Well who'd a thunk it?!



For three years a friend at work has been telling me that I need to start cycling into work. For three years I've been replying with one or more of the following:

1) No.

2) Just absolutely no.

3) When hell freezes over.

4) Not in a bajillion years.

5) hahahahahhhAhahhahahahahahahahhhaahahah!

6) Really, no.


I'd spent the majority of my youth on increasingly larger hand-me-down bikes from my cousins or brother. I still remember the day I got my first ever brand new bike, my wonderful Grandad who I've mentioned here before would get my brother and I a new one every few years on our birthdays. I remember coming home from holiday one day when I was God-knows how old and demanding my stabilisers be taken off my little red, yellow and blue bike. There were rides to Llyn Eiddwen, bikes dumped unceremoniously in the rushes by the side of sheep-poo covered tarmac, Dad shepherding us on occasional trips, he on his big white Raleigh racing bike. Off-road rides up The Top of the farm, skipping ropes tied to each handle bar so my brother and I could pretend we were riding horses and play Lonesome Dove (yes, we did actually do this). But the extent of the traffic on Mynydd Bach was the occasional sheep with a death-wish, or on a really busy day, a tractor from a neighbouring farm.

But in London traffic? I would surely be flattened by a bus in a day. Or murdered by angry "expert" cyclists with serious faces and serious bikes and even more serious lycra. And considering my brief foray into learning to drive didn't go so well (I still have frequent recurrent nightmares about being put behind the wheel of a car) and the fact that I sometimes have to think quite hard before being sure which is my left and right - well, I thought it was probably best for everyone if I just stayed off the roads.

And then one day the impossible happened: my cycle-mad flatmate asked why I didn't just get a bike.........and I actually found myself considering it. And considering it in scenarios that didn't end with me under the wheels of a bus.

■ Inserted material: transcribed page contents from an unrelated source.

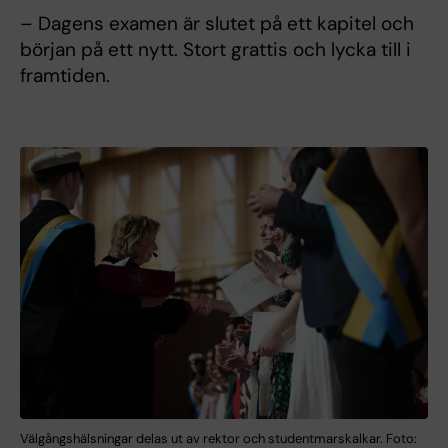
– Dagens examen är slutet på ett kapitel och
början på ett nytt. Stort grattis och lycka till i
framtiden.
Välgångshälsningar delas ut av rektor och studentmarskalkar. Foto: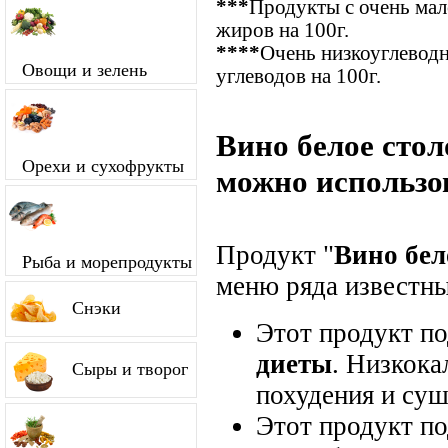
***
Продукты с очень ма
жиров на 100г.
****
Очень низкоуглевод
Овощи и зелень
углеводов на 100г.
Вино белое стол
Орехи и сухофрукты
можно использо
Продукт "
Вино бел
Рыба и морепродукты
меню ряда известны
Снэки
Этот продукт п
диеты
. Низкока
Сыры и творог
похудения и суш
Этот продукт п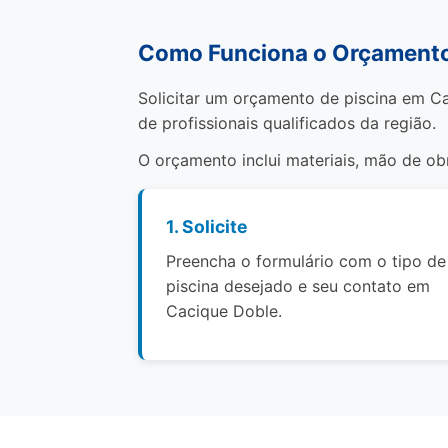
Como Funciona o Orçamento
Solicitar um orçamento de piscina em Ca
de profissionais qualificados da região.
O orçamento inclui materiais, mão de o
1. Solicite
Preencha o formulário com o tipo de
piscina desejado e seu contato em
Cacique Doble.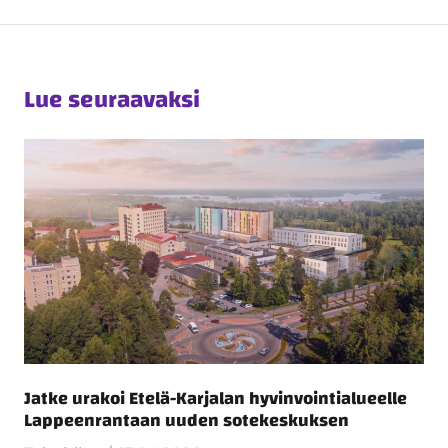
Lue seuraavaksi
Jatke urakoi Etelä-Karjalan hyvinvointialueelle
Lappeenrantaan uuden sotekeskuksen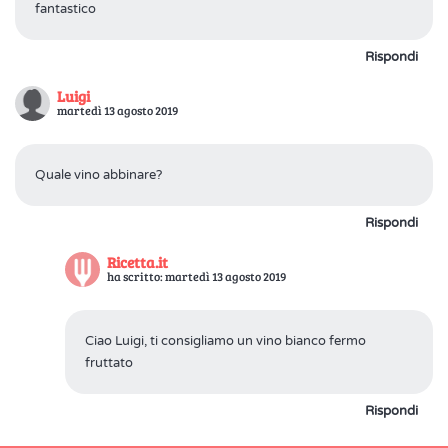
fantastico
Rispondi
Luigi
martedì 13 agosto 2019
Quale vino abbinare?
Rispondi
Ricetta.it
ha scritto: martedì 13 agosto 2019
Ciao Luigi, ti consigliamo un vino bianco fermo
fruttato
Rispondi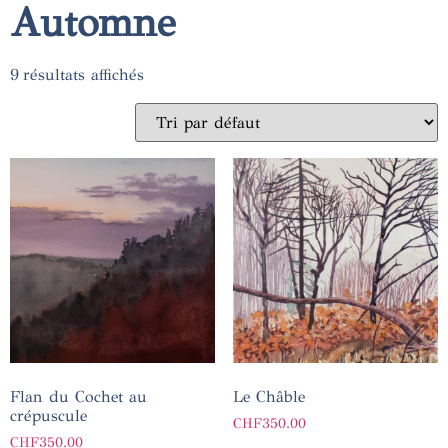
Automne
9 résultats affichés
Flan du Cochet au
Le Châble
crépuscule
CHF
350.00
CHF
350.00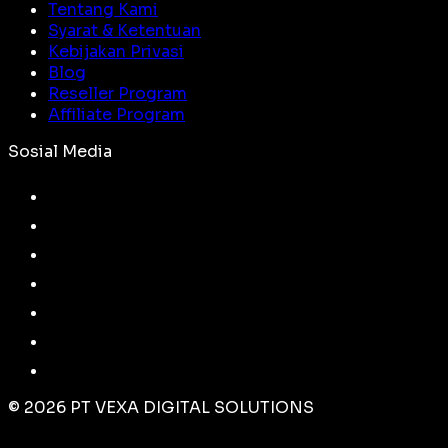
Tentang Kami
Syarat & Ketentuan
Kebijakan Privasi
Blog
Reseller Program
Affiliate Program
Sosial Media
©
2026
PT VEXA DIGITAL SOLUTIONS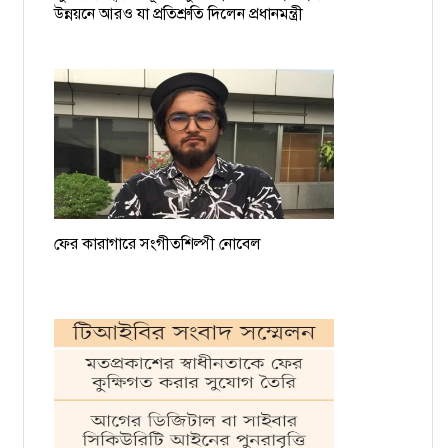
ময়মনসিংহের সমন্বয়ক আশিকুরকে হত্যার হুমকি, থানায় জিডি
উন্নয়নে আরও যা প্রতিশ্রুতি দিলেন প্রধানমন্ত্রী
ফের কারাগারে সংগীতশিল্পী নোবেল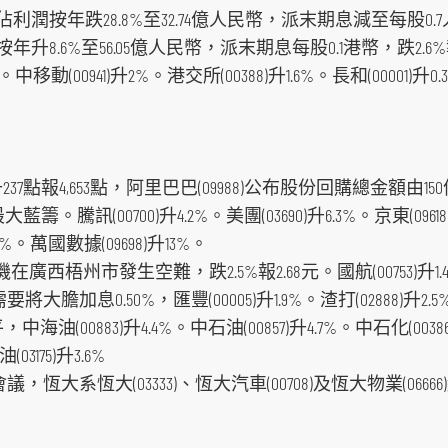
佔利潤按年跌28.8%至32.74億人民幣，派末期息減至每股0.7人
按年升8.6%至56.05億人民幣，派末期息每股0.1港幣，跌2.6%報
移動(00941)升2%。港交所(00388)升1.6%。長和(00001)升0.3%
7點報4,653點，阿里巴巴(09988)公布股份回購總金額由15
大藍籌。騰訊(00700)升4.2%。美團(03690)升6.3%。京東(096
5.8%。萬國數據(09698)升13%。
0客機在廣西梧州市發生空難，跌2.5%報2.68元。國航(00753)升1.4%
加息0.50%，匯豐(00005)升1.9%。渣打(02888)升2.5
油(00883)升4.4%。中石油(00857)升4.7%。中石化(0038
03175)升3.6%
大系恆大(03333)、恆大汽車(00708)及恆大物業(0666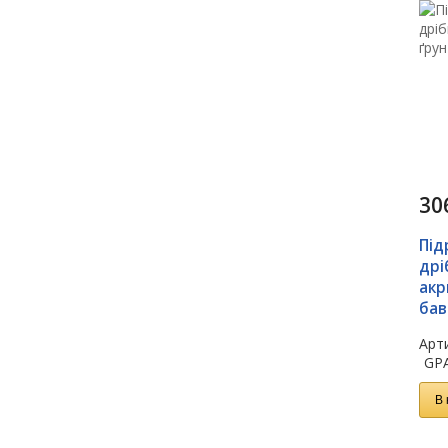
30
Під
дрі
акр
бав
Арти
GP
В 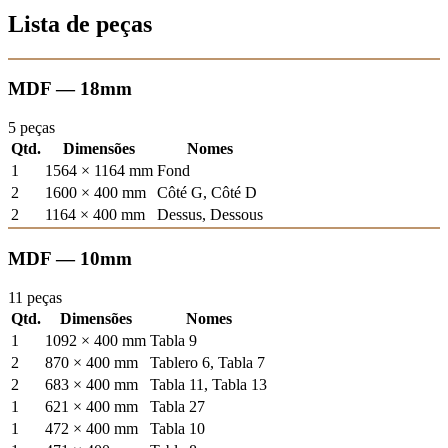
Lista de peças
MDF — 18mm
5 peças
Qtd.
Dimensões
Nomes
1
1564 × 1164 mm
Fond
2
1600 × 400 mm
Côté G, Côté D
2
1164 × 400 mm
Dessus, Dessous
MDF — 10mm
11 peças
Qtd.
Dimensões
Nomes
1
1092 × 400 mm
Tabla 9
2
870 × 400 mm
Tablero 6, Tabla 7
2
683 × 400 mm
Tabla 11, Tabla 13
1
621 × 400 mm
Tabla 27
1
472 × 400 mm
Tabla 10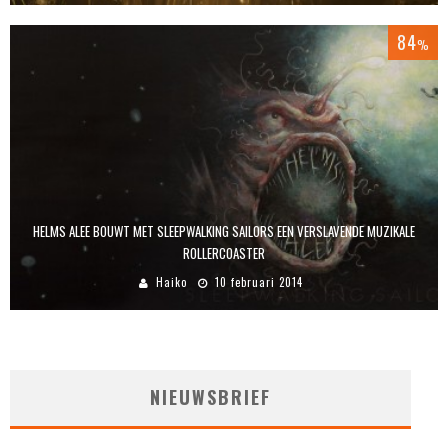
84
%
HELMS ALEE BOUWT MET SLEEPWALKING SAILORS EEN VERSLAVENDE MUZIKALE
ROLLERCOASTER
Haiko
10 februari 2014
NIEUWSBRIEF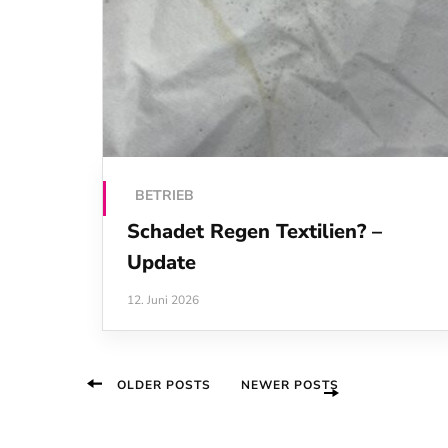
BETRIEB
Schadet Regen Textilien? –
Update
12. Juni 2026
Beitragsnavigation
OLDER POSTS
NEWER POSTS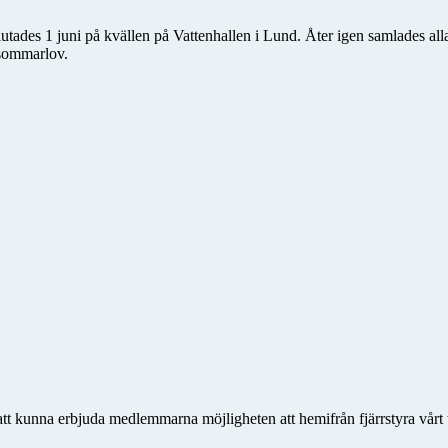
es 1 juni på kvällen på Vattenhallen i Lund. Åter igen samlades alla
r sommarlov.
 att kunna erbjuda medlemmarna möjligheten att hemifrån fjärrstyra vårt 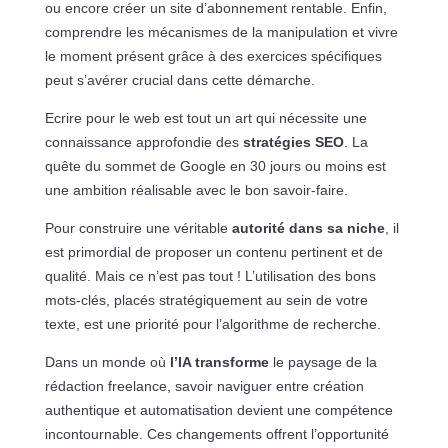
ou encore créer un site d’abonnement rentable. Enfin,
comprendre les mécanismes de la manipulation et vivre
le moment présent grâce à des exercices spécifiques
peut s’avérer crucial dans cette démarche.
Ecrire pour le web est tout un art qui nécessite une
connaissance approfondie des
stratégies SEO
. La
quête du sommet de Google en 30 jours ou moins est
une ambition réalisable avec le bon savoir-faire.
Pour construire une véritable
autorité dans sa niche
, il
est primordial de proposer un contenu pertinent et de
qualité. Mais ce n’est pas tout ! L’utilisation des bons
mots-clés, placés stratégiquement au sein de votre
texte, est une priorité pour l’algorithme de recherche.
Dans un monde où
l’IA transforme
le paysage de la
rédaction freelance, savoir naviguer entre création
authentique et automatisation devient une compétence
incontournable. Ces changements offrent l’opportunité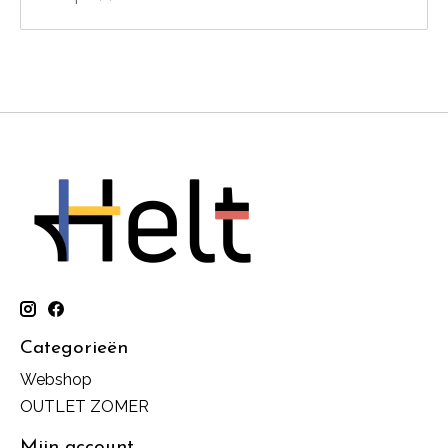
Categorieën
Webshop
OUTLET ZOMER
Mijn account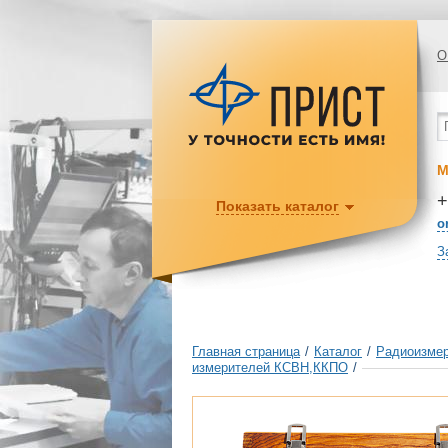
О
М
+
Показать каталог
o
З
Главная страница
/
Каталог
/
Радиоизмер
измерителей КСВН,ККПО
/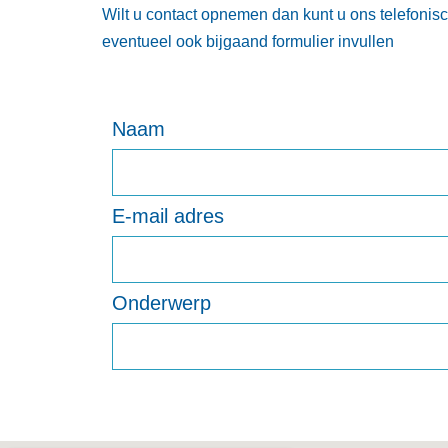
Wilt u contact opnemen dan kunt u ons telefonis
eventueel ook bijgaand formulier invullen
Naam
E-mail adres
Onderwerp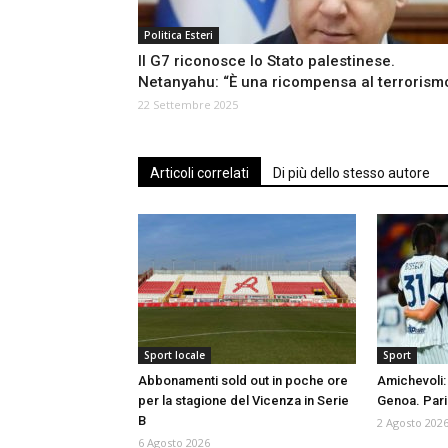
Politica Esteri
Il G7 riconosce lo Stato palestinese.
Netanyahu: “È una ricompensa al terrorism
22 Settembre 2025
Articoli correlati
Di più dello stesso autore
Sport locale
Sport
Abbonamenti sold out in poche ore
Amichevoli: 
per la stagione del Vicenza in Serie
Genoa. Pari 
B
2 Agosto 202
6 Agosto 2026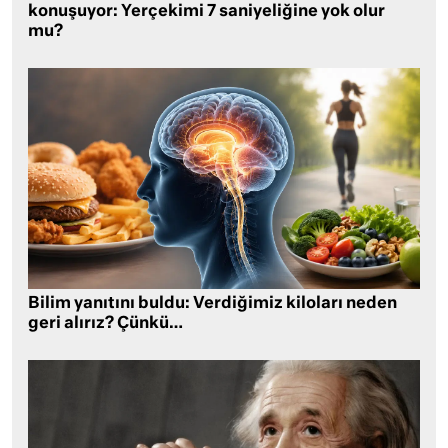
konuşuyor: Yerçekimi 7 saniyeliğine yok olur
mu?
Bilim yanıtını buldu: Verdiğimiz kiloları neden
geri alırız? Çünkü…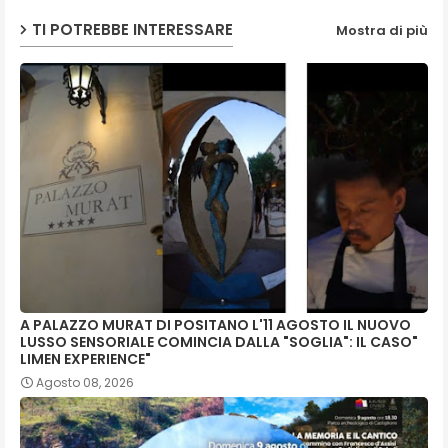
TI POTREBBE INTERESSARE
Mostra di più
A PALAZZO MURAT DI POSITANO L'11 AGOSTO IL NUOVO
LUSSO SENSORIALE COMINCIA DALLA "SOGLIA": IL CASO"
LIMEN EXPERIENCE"
Agosto 08, 2026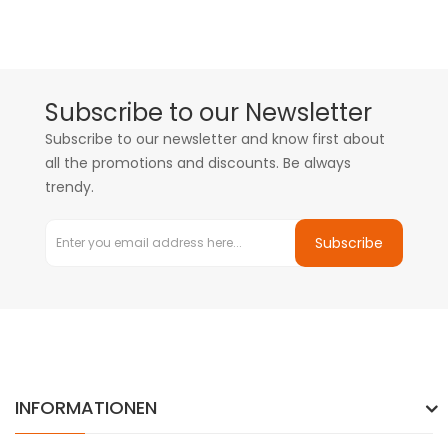
Subscribe to our Newsletter
Subscribe to our newsletter and know first about
all the promotions and discounts. Be always
trendy.
Subscribe
INFORMATIONEN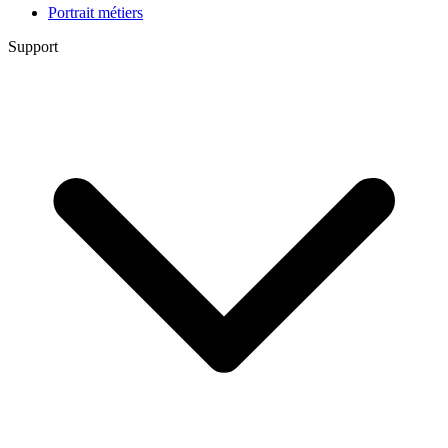
Portrait métiers
Support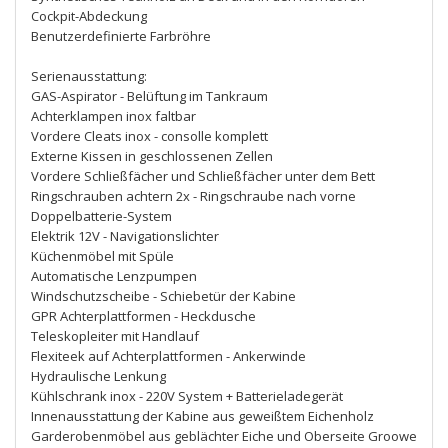
Cockpit-Abdeckung
Benutzerdefinierte Farbröhre
Serienausstattung:
GAS-Aspirator - Belüftung im Tankraum
Achterklampen inox faltbar
Vordere Cleats inox - consolle komplett
Externe Kissen in geschlossenen Zellen
Vordere Schließfächer und Schließfächer unter dem Bett
Ringschrauben achtern 2x - Ringschraube nach vorne
Doppelbatterie-System
Elektrik 12V - Navigationslichter
Küchenmöbel mit Spüle
Automatische Lenzpumpen
Windschutzscheibe - Schiebetür der Kabine
GPR Achterplattformen - Heckdusche
Teleskopleiter mit Handlauf
Flexiteek auf Achterplattformen - Ankerwinde
Hydraulische Lenkung
Kühlschrank inox - 220V System + Batterieladegerät
Innenausstattung der Kabine aus geweißtem Eichenholz
Garderobenmöbel aus geblächter Eiche und Oberseite Groowe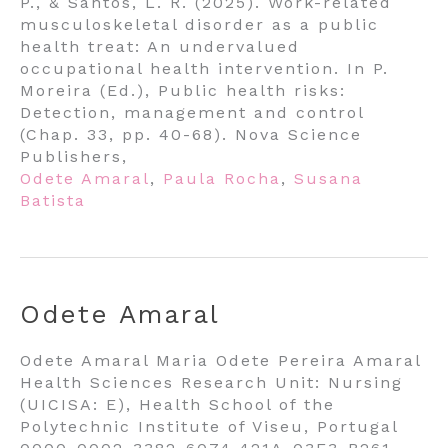
P., & Santos, L. R. (2025). Work-related
musculoskeletal disorder as a public
health treat: An undervalued
occupational health intervention. In P.
Moreira (Ed.), Public health risks:
Detection, management and control
(Chap. 33, pp. 40-68). Nova Science
Publishers,
Odete Amaral
,
Paula Rocha
,
Susana
Batista
Odete Amaral
Odete Amaral Maria Odete Pereira Amaral
Health Sciences Research Unit: Nursing
(UICISA: E), Health School of the
Polytechnic Institute of Viseu, Portugal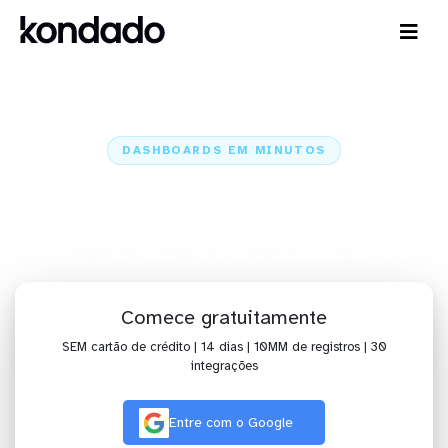
DASHBOARDS EM MINUTOS
Dashboard do Freshdesk no BI
TOTVS em minutos
Home
Conectores
Freshdesk
Freshdesk + BI TOTVS
Comece gratuitamente
SEM cartão de crédito | 14 dias | 10MM de registros | 30
integrações
Entre com o Google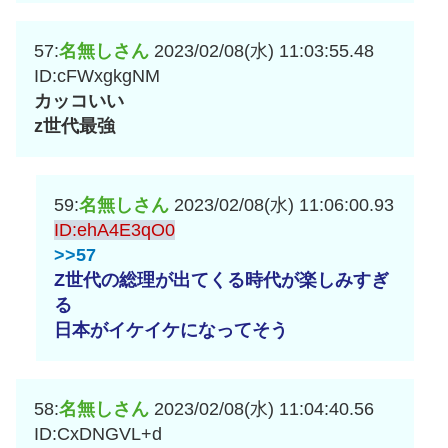
57:
名無しさん
2023/02/08(水) 11:03:55.48
ID:cFWxgkgNM
カッコいい
z世代最強
59:
名無しさん
2023/02/08(水) 11:06:00.93
ID:ehA4E3qO0
>>57
Z世代の総理が出てくる時代が楽しみすぎ
る
日本がイケイケになってそう
58:
名無しさん
2023/02/08(水) 11:04:40.56
ID:CxDNGVL+d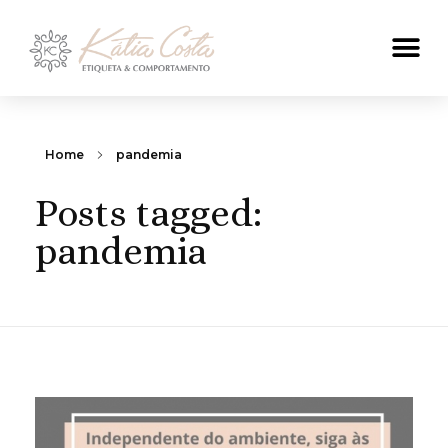
Home
pandemia
Posts tagged:
pandemia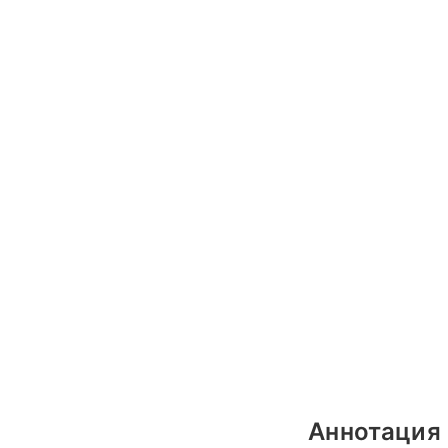
Аннотация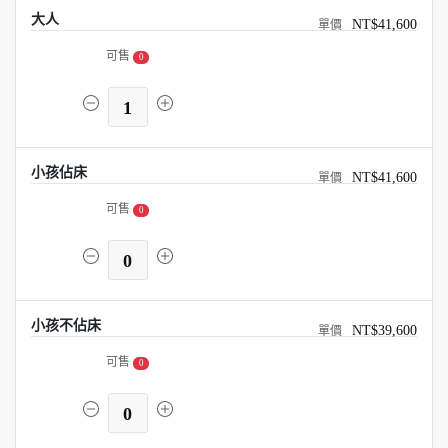
大人
NT$41,600
可售
0
1
小孩佔床
NT$41,600
可售
0
0
小孩不佔床
NT$39,600
可售
0
0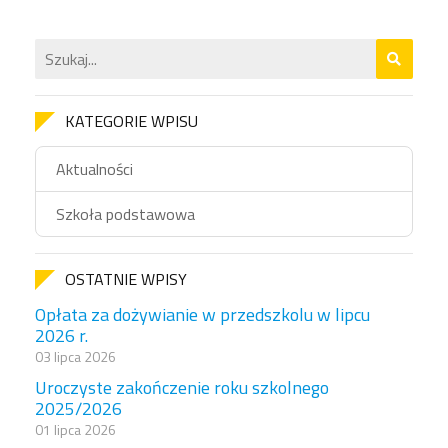
KATEGORIE WPISU
Aktualności
Szkoła podstawowa
OSTATNIE WPISY
Opłata za dożywianie w przedszkolu w lipcu
2026 r.
03 lipca 2026
Uroczyste zakończenie roku szkolnego
2025/2026
01 lipca 2026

A little bit of idle searching online and I came across the Bobbin Bicycles site, which is basically porn for any vintage-style bike lovers out there. I'd heard about Pashley a while ago, and have been watching the past two annual Tweed Runs with tweed-green-eyed envy, but never in my wildest dreams could I have ever imagined owning one of these beauties.

If you've never heard of Pashley, I don't blame you, but they really are the most beautiful bikes.
Established in Stratford-upon-Avon in 1926 by an ex-WW1 dispatch rider, they're still making them the same way, in the same place over eighty years later. With bikes named "The Guv'nor" and "The Princess" you can't help be charmed. I'd seen a fair few of the ladies Princesses around and fallen in love from afar, but searching the Bobbin catalogue that day I came across the Pashley Poppy . It was a bit of a Wayne's World moment, me practically drooling on the keyboard and swearing that one day she will be mine.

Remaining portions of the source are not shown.